Date:         Mon, 19 Jan 1998 14:24:39 -0700
Reply-To:     Mike Dean <Mike.Dean@HSC.UTAH.EDU>
Sender:       "SAS(r) Discussion" <SAS-L@UGA.CC.UGA.EDU>
From:         Mike Dean <Mike.Dean@HSC.UTAH.EDU>
Subject:      Interpreting odds ratios
Content-type: text/plain

>Andrew D. Graham wrote:
>>
> >Hi all.  Suppose I fit a logistic regression model with several
> >explanatory variables, one of which is AGE.  I get an estimated
> >Odds Ratio of 0.95 for AGE.
>>.....
>.>....
> >Say I'm interested in the effect of aging 5 years.

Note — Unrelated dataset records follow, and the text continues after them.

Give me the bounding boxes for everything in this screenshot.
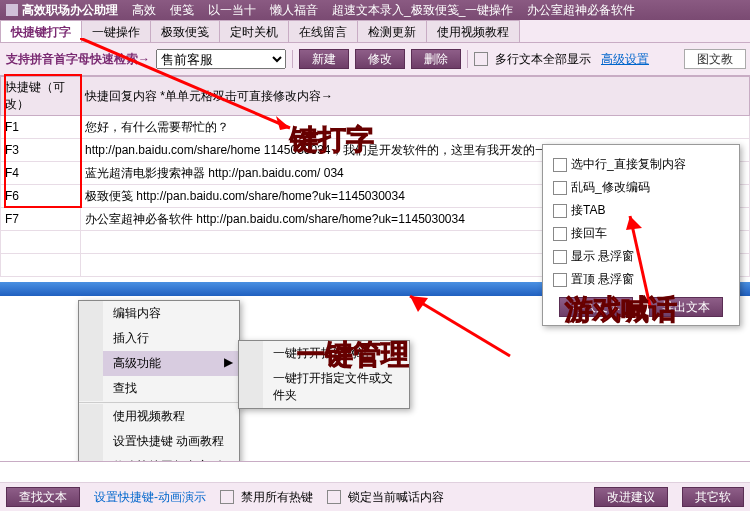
mi-video[interactable]: 使用视频教程 — [79, 404, 239, 429]
category-select[interactable]: 售前客服 — [156, 49, 286, 69]
tab-update[interactable]: 检测更新 — [357, 20, 427, 42]
top-link[interactable]: 办公室超神必备软件 — [527, 2, 635, 19]
disable-all-checkbox[interactable]: 禁用所有热键 — [220, 489, 313, 506]
lock-shout-checkbox[interactable]: 锁定当前喊话内容 — [327, 489, 444, 506]
tab-oneclick[interactable]: 一键操作 — [81, 20, 151, 42]
opt-copy[interactable]: 选中行_直接复制内容 — [551, 153, 731, 176]
search-hint: 支持拼音首字母快速检索→ — [6, 51, 150, 68]
main-area: 快捷键（可改）快捷回复内容 *单单元格双击可直接修改内容→ F1您好，有什么需要… — [0, 76, 750, 468]
mi-set-anim[interactable]: 设置快捷键 动画教程 — [79, 429, 239, 454]
mi-advanced[interactable]: 高级功能▶ — [79, 351, 239, 376]
app-icon — [6, 4, 18, 16]
mi-find[interactable]: 查找 — [79, 376, 239, 401]
tab-notes[interactable]: 极致便笺 — [150, 20, 220, 42]
bottom-bar: 查找文本 设置快捷键-动画演示 禁用所有热键 锁定当前喊话内容 改进建议 其它软 — [0, 461, 750, 511]
opt-tab[interactable]: 接TAB — [551, 199, 731, 222]
opt-float[interactable]: 显示 悬浮窗 — [551, 245, 731, 268]
pictext-button[interactable]: 图文教 — [684, 49, 746, 69]
tab-shutdown[interactable]: 定时关机 — [219, 20, 289, 42]
opt-encoding[interactable]: 乱码_修改编码 — [551, 176, 731, 199]
smi-open-file[interactable]: 一键打开指定文件或文件夹 — [239, 366, 409, 408]
submenu: 一键打开指定网站 一键打开指定文件或文件夹 — [238, 340, 410, 409]
advanced-popup: 选中行_直接复制内容 乱码_修改编码 接TAB 接回车 显示 悬浮窗 置顶 悬浮… — [542, 144, 740, 326]
import-button[interactable]: 导入文本 — [559, 297, 633, 317]
top-link[interactable]: 懒人福音 — [270, 2, 318, 19]
set-hotkey-link[interactable]: 设置快捷键-动画演示 — [94, 489, 206, 506]
edit-button[interactable]: 修改 — [355, 49, 405, 69]
top-link[interactable]: 便笺 — [170, 2, 194, 19]
tab-msg[interactable]: 在线留言 — [288, 20, 358, 42]
other-soft-button[interactable]: 其它软 — [682, 487, 744, 507]
top-link[interactable]: 高效 — [132, 2, 156, 19]
svg-line-2 — [410, 296, 510, 356]
top-link[interactable]: 超速文本录入_极致便笺_一键操作 — [332, 2, 513, 19]
col-content: 快捷回复内容 *单单元格双击可直接修改内容→ — [81, 77, 750, 116]
tab-hotkey[interactable]: 快捷键打字 — [0, 20, 82, 42]
arrow-icon — [400, 286, 520, 366]
opt-top[interactable]: 置顶 悬浮窗 — [551, 268, 731, 291]
chevron-right-icon: ▶ — [224, 355, 233, 369]
export-button[interactable]: 导出文本 — [649, 297, 723, 317]
toolbar: 支持拼音首字母快速检索→ 售前客服 新建 修改 删除 多行文本全部显示 高级设置… — [0, 43, 750, 76]
multiline-checkbox[interactable]: 多行文本全部显示 — [474, 51, 591, 68]
col-hotkey: 快捷键（可改） — [1, 77, 81, 116]
smi-open-site[interactable]: 一键打开指定网站 — [239, 341, 409, 366]
mi-insert[interactable]: 插入行 — [79, 326, 239, 351]
find-text-button[interactable]: 查找文本 — [6, 487, 80, 507]
delete-button[interactable]: 删除 — [411, 49, 461, 69]
top-link[interactable]: 以一当十 — [208, 2, 256, 19]
new-button[interactable]: 新建 — [299, 49, 349, 69]
main-tabs: 快捷键打字 一键操作 极致便笺 定时关机 在线留言 检测更新 使用视频教程 — [0, 20, 750, 43]
title-bar: 高效职场办公助理 高效 便笺 以一当十 懒人福音 超速文本录入_极致便笺_一键操… — [0, 0, 750, 20]
suggest-button[interactable]: 改进建议 — [594, 487, 668, 507]
mi-edit[interactable]: 编辑内容 — [79, 301, 239, 326]
svg-marker-3 — [410, 296, 428, 312]
tab-video[interactable]: 使用视频教程 — [426, 20, 520, 42]
table-row: F1您好，有什么需要帮忙的？ — [1, 116, 750, 139]
opt-enter[interactable]: 接回车 — [551, 222, 731, 245]
app-title: 高效职场办公助理 — [6, 2, 118, 19]
advanced-settings-link[interactable]: 高级设置 — [601, 51, 649, 68]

> >I take exp(5*coeff on AGE) = 0.80, and say that my odds
> >decrease by 20% for every 5 year increase in age?
 
> Michael Mao replied:
 
>If the odds decrease by 5% for every year increase in age, then for
>every 5 year increase in age the odds decrease by 22.6%, not 20%.
> 1-(.95)**5 = 0.226
 
I am pretty sure that Andrew Graham is right with his approach.  You need to
multiply the parameter estimate (not the odds ratio) by the number of units
(in this case years) and then exponentiate the result to get the odds ratio
associated with the number of years.  See Hosmer and Lemeshow page 57.  It is
incorrect to use Michael Mao's approach, and the results are dramatically
different.  Consider, if the OR is 0.95 for a continuous variable like age,
it is very unsensible for the odds ratio associated with 5 years to be 0.226.